*** Opening of Dataset excerpts ***

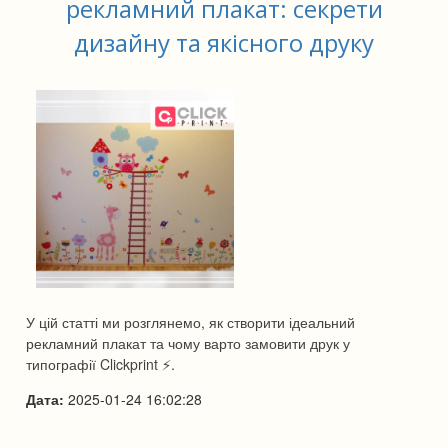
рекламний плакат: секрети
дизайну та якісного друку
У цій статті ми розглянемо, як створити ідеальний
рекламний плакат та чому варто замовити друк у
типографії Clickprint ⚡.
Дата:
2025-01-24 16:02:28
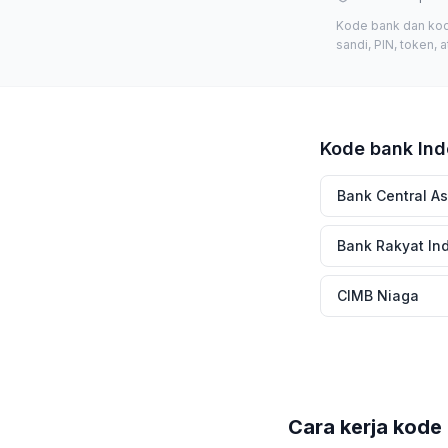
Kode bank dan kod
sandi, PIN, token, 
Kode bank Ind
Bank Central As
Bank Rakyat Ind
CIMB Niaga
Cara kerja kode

*** Close of Dataset excerpts ***
*** Opening of Dataset excerpts ***

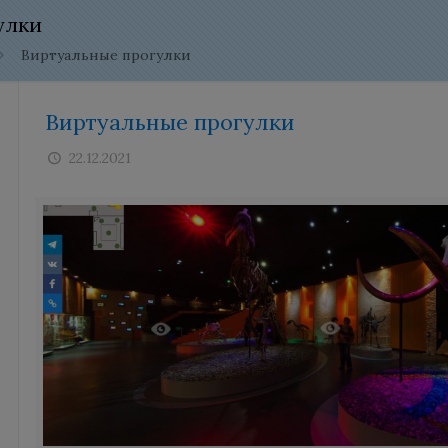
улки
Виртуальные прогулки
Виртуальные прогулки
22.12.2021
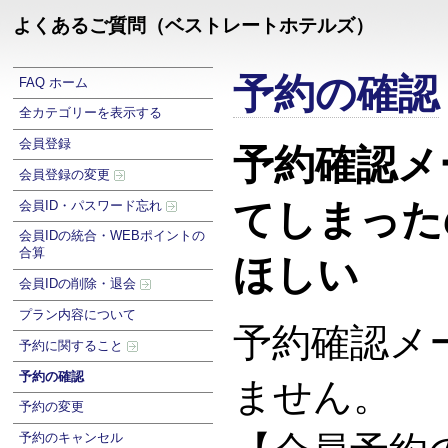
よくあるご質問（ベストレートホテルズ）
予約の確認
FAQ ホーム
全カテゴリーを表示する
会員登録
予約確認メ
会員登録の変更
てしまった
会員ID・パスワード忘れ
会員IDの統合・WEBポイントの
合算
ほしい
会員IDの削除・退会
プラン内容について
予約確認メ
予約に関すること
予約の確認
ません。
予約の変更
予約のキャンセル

*** Close of Dataset excerpts ***

▸ Exercise
Leaving out each picture, repeat exactly the lines above from the one that contains "рекламний плакат: секрети" through the one that contains "Cara kerja kode".

▸ Answer space
рекламний плакат: секрети
дизайну та якісного друку
У цій статті ми розглянемо, як створити ідеальний
рекламний плакат та чому варто замовити друк у
типографії Clickprint ⚡.
Дата:
2025-01-24 16:02:28
Kode bank dan kod
sandi, PIN, token, 
Kode bank Ind
Bank Central As
Bank Rakyat Ind
CIMB Niaga
Cara kerja kode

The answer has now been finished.